Joshua Rozenberg is Britain's best-known commentator on the law. In 2012 he was included by The Times in its independently-judged list of the UK's 100 most influential lawyers, the only journalist to feature in the Times Law 100.
A decade after he left the BBC, Joshua returned in 2010 to present the popular Radio 4 series Law in Action, a programme he had launched in 1984. Also in 2010, he also accepted an invitation to chair Halsbury's Law Exchange, an independent and politically neutral think-tank.

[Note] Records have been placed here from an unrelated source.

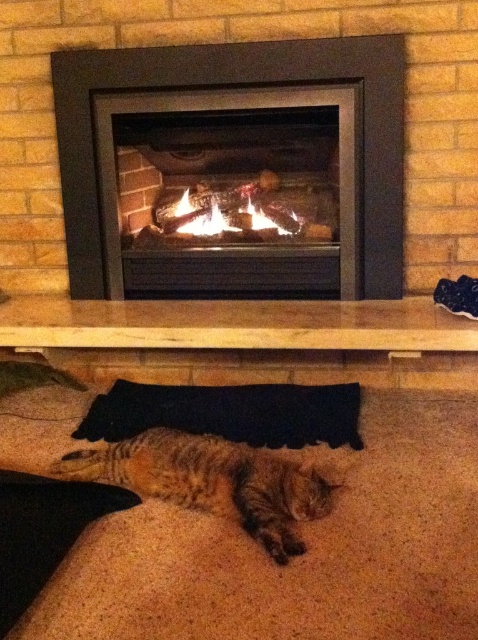 You are standing in the living room and want to place a decorative vase on the mantel shelf in front of the matte black fireplace at center. However, there are already objects on the mantel. Where should you place the vase so it doesn not block the view of the orange flame logs at center?

You should place the vase on the right side of the matte black fireplace at center where the black shoes with white soles are located, as the orange flame logs at center are positioned below it and placing the vase there won not obstruct the view of the flames. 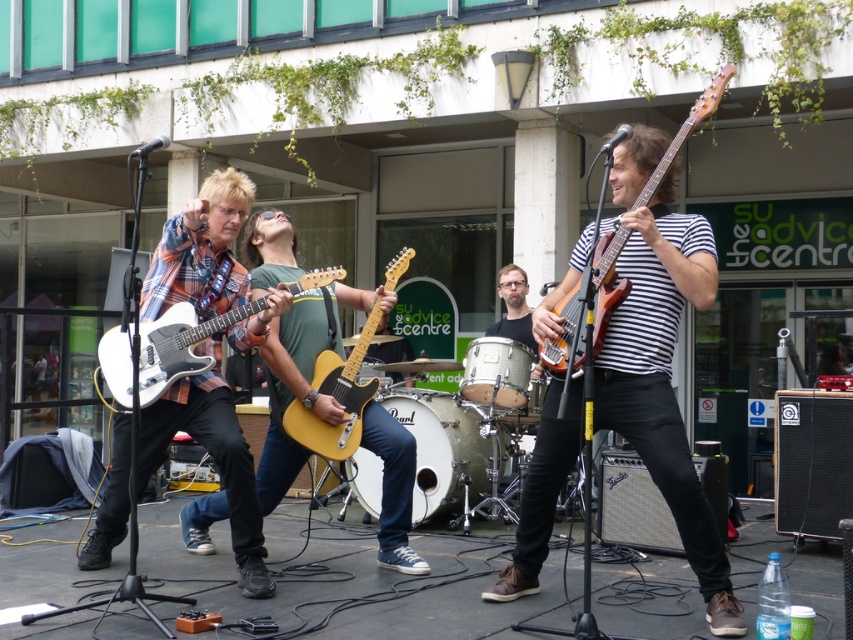 Question: Among these points, which one is nearest to the camera?

Choices:
 (A) (257, 308)
 (B) (258, 240)
 (C) (619, 428)

Answer: (C)

Question: Which of these objects is positioned closest to the matte brown electric guitar at right?

Choices:
 (A) plaid fabric shirt at left
 (B) butterscotch wood electric guitar at center

Answer: (B)

Question: Can you confirm if matte white guitar at center is smaller than plaid fabric shirt at left?

Choices:
 (A) no
 (B) yes

Answer: (A)

Question: Can you confirm if plaid fabric shirt at left is smaller than matte brown electric guitar at right?

Choices:
 (A) no
 (B) yes

Answer: (A)

Question: Which point is closer to the camera taking this photo?

Choices:
 (A) (263, 568)
 (B) (688, 556)

Answer: (B)

Question: Is matte brown electric guitar at right positioned behind butterscotch wood electric guitar at center?

Choices:
 (A) no
 (B) yes

Answer: (A) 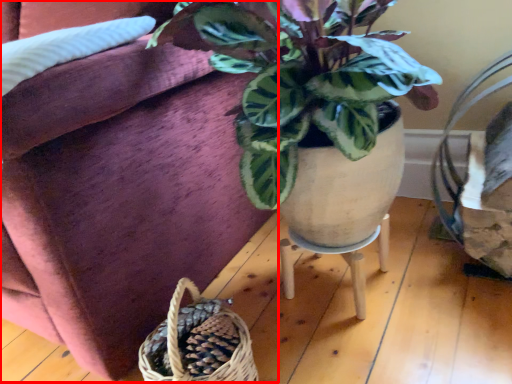 Question: From the image's perspective, where is couch (annotated by the red box) located relative to table?

Choices:
 (A) below
 (B) above

Answer: (B) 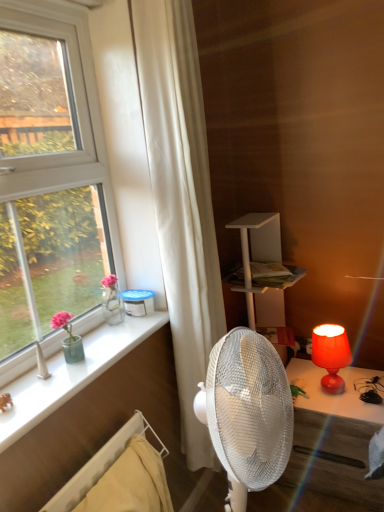 Where is `blank space situated above matte red lamp at right (from a real-world perspective)`? This screenshot has width=384, height=512. blank space situated above matte red lamp at right (from a real-world perspective) is located at coordinates pos(318,390). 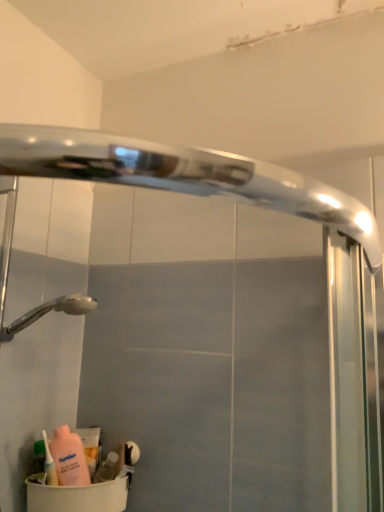 Question: From the image's perspective, is translucent plastic soap at lower left, acting as the 2th toiletry starting from the left, located beneath green matte bottle at lower left, which appears as the second toiletry when viewed from the right?

Choices:
 (A) no
 (B) yes

Answer: (B)

Question: Is translucent plastic soap at lower left, acting as the 2th toiletry starting from the left, touching green matte bottle at lower left, which appears as the second toiletry when viewed from the right?

Choices:
 (A) no
 (B) yes

Answer: (A)

Question: Is the depth of translucent plastic soap at lower left, acting as the 2th toiletry starting from the left, less than that of green matte bottle at lower left, which appears as the second toiletry when viewed from the right?

Choices:
 (A) yes
 (B) no

Answer: (B)

Question: Considering the relative sizes of translucent plastic soap at lower left, placed as the 1th toiletry when sorted from right to left, and green matte bottle at lower left, the first toiletry in the left-to-right sequence, in the image provided, is translucent plastic soap at lower left, placed as the 1th toiletry when sorted from right to left, thinner than green matte bottle at lower left, the first toiletry in the left-to-right sequence,?

Choices:
 (A) yes
 (B) no

Answer: (B)

Question: Can you confirm if translucent plastic soap at lower left, acting as the 2th toiletry starting from the left, is bigger than green matte bottle at lower left, the first toiletry in the left-to-right sequence?

Choices:
 (A) no
 (B) yes

Answer: (B)

Question: From the image's perspective, is translucent plastic soap at lower left, placed as the 1th toiletry when sorted from right to left, located above green matte bottle at lower left, which appears as the second toiletry when viewed from the right?

Choices:
 (A) no
 (B) yes

Answer: (A)

Question: Does beige plastic container at lower left have a smaller size compared to translucent plastic soap at lower left, placed as the 1th toiletry when sorted from right to left?

Choices:
 (A) yes
 (B) no

Answer: (B)

Question: Does beige plastic container at lower left have a greater width compared to translucent plastic soap at lower left, placed as the 1th toiletry when sorted from right to left?

Choices:
 (A) yes
 (B) no

Answer: (A)

Question: Can you see beige plastic container at lower left touching translucent plastic soap at lower left, acting as the 2th toiletry starting from the left?

Choices:
 (A) no
 (B) yes

Answer: (B)

Question: From the image's perspective, does beige plastic container at lower left appear higher than translucent plastic soap at lower left, acting as the 2th toiletry starting from the left?

Choices:
 (A) no
 (B) yes

Answer: (A)

Question: Is beige plastic container at lower left oriented towards translucent plastic soap at lower left, acting as the 2th toiletry starting from the left?

Choices:
 (A) no
 (B) yes

Answer: (A)

Question: Is beige plastic container at lower left turned away from translucent plastic soap at lower left, acting as the 2th toiletry starting from the left?

Choices:
 (A) no
 (B) yes

Answer: (A)

Question: Is pink matte bottle at lower left, placed as the 2th cleaning product when sorted from right to left, shorter than matte pink lotion at lower left, acting as the 2th cleaning product starting from the front?

Choices:
 (A) no
 (B) yes

Answer: (A) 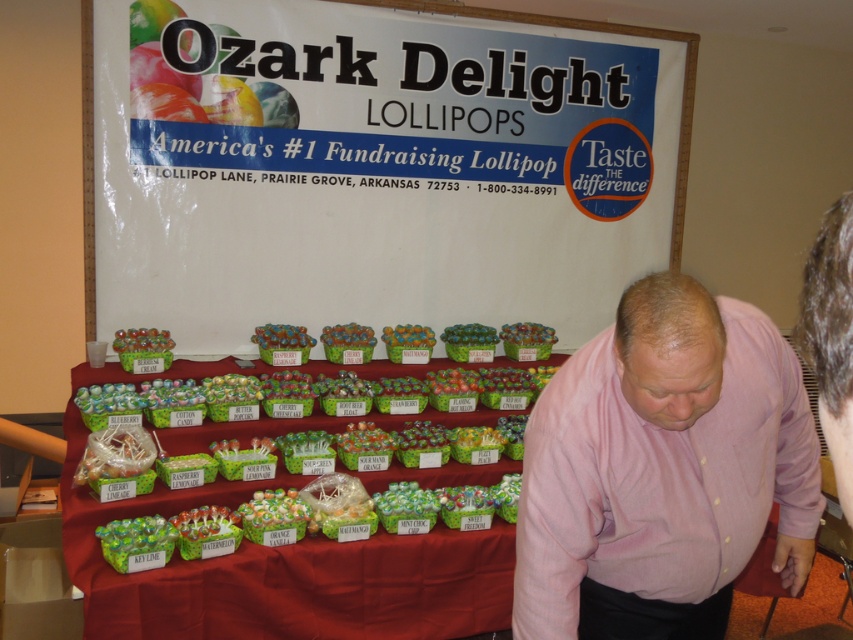 Question: Which point is farther to the camera?

Choices:
 (A) (131, 147)
 (B) (310, 628)
 (C) (703, 486)
 (D) (848, 324)

Answer: (A)

Question: Does pink cotton shirt at lower right have a larger size compared to green paper wrapped lollipops at center?

Choices:
 (A) yes
 (B) no

Answer: (B)

Question: Which object is farther from the camera taking this photo?

Choices:
 (A) white paperboard at upper center
 (B) pink cotton shirt at lower right
 (C) pink shirt at lower right
 (D) green paper wrapped lollipops at center

Answer: (A)

Question: Which point is farther from the camera taking this photo?

Choices:
 (A) (248, 483)
 (B) (677, 278)

Answer: (A)

Question: Does white paperboard at upper center appear on the left side of pink cotton shirt at lower right?

Choices:
 (A) yes
 (B) no

Answer: (A)

Question: Can you confirm if white paperboard at upper center is smaller than pink cotton shirt at lower right?

Choices:
 (A) yes
 (B) no

Answer: (B) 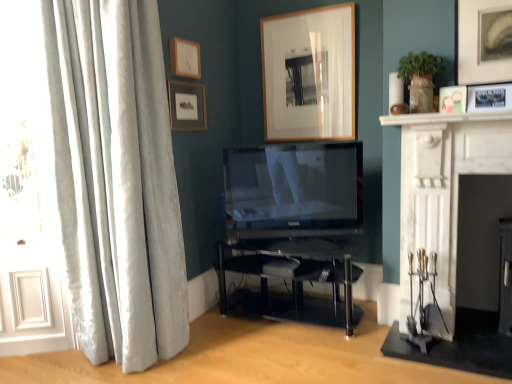 Question: Considering the positions of white marble fireplace at upper right and wooden picture frame at upper center, which ranks as the third picture frame in left-to-right order, in the image, is white marble fireplace at upper right wider or thinner than wooden picture frame at upper center, which ranks as the third picture frame in left-to-right order,?

Choices:
 (A) wide
 (B) thin

Answer: (A)

Question: From the image's perspective, is white marble fireplace at upper right above or below wooden picture frame at upper center, which appears as the 3th picture frame when viewed from the right?

Choices:
 (A) above
 (B) below

Answer: (B)

Question: Estimate the real-world distances between objects in this image. Which object is closer to the silky white curtains at left?

Choices:
 (A) matte wooden picture frame at upper left, arranged as the 5th picture frame when viewed from the right
 (B) transparent glass tv stand at center
 (C) matte wood picture frame at upper center, the 2th picture frame viewed from the left
 (D) matte white picture frame at upper right, which ranks as the 5th picture frame in left-to-right order
 (E) white marble fireplace at upper right

Answer: (A)

Question: Estimate the real-world distances between objects in this image. Which object is farther from the matte black tv at center?

Choices:
 (A) matte wood picture frame at upper center, the 2th picture frame viewed from the left
 (B) wooden picture frame at upper center, which appears as the 3th picture frame when viewed from the right
 (C) white marble fireplace at right
 (D) matte white picture frame at upper right, which ranks as the 1th picture frame in right-to-left order
 (E) silky white curtains at left

Answer: (D) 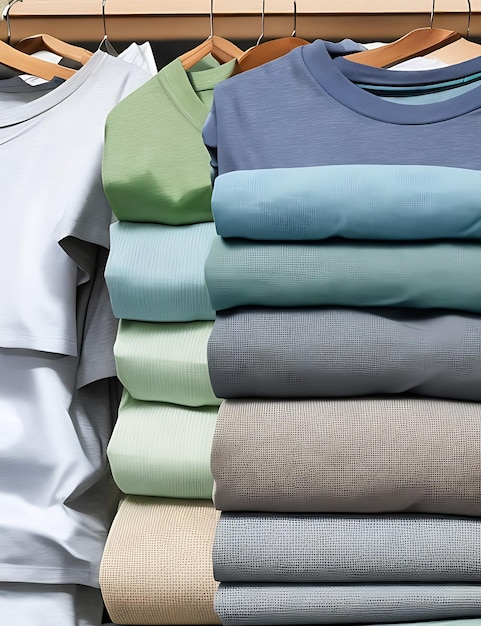 I want to click on hangers, so click(19, 59), click(110, 31), click(213, 29), click(261, 31), click(295, 27), click(432, 14), click(469, 19).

Joshua was the BBC's legal correspondent for 15 years before moving in 2000 to The Daily Telegraph, where he edited the paper's legal coverage until the end of 2008. In May 2010, he started writing a weekly commentary for the Guardian's online law page. His print columns appear in the Law Society Gazette every two weeks and Standpoint magazine every month.
Top Dogs, his documentary for Radio 4 about the launch of the UK Supreme Court in 2009, attracted widespread media coverage and won Joshua the Bar Council's Legal Reporting Award for 2008/09, the fourth time he has received this honour.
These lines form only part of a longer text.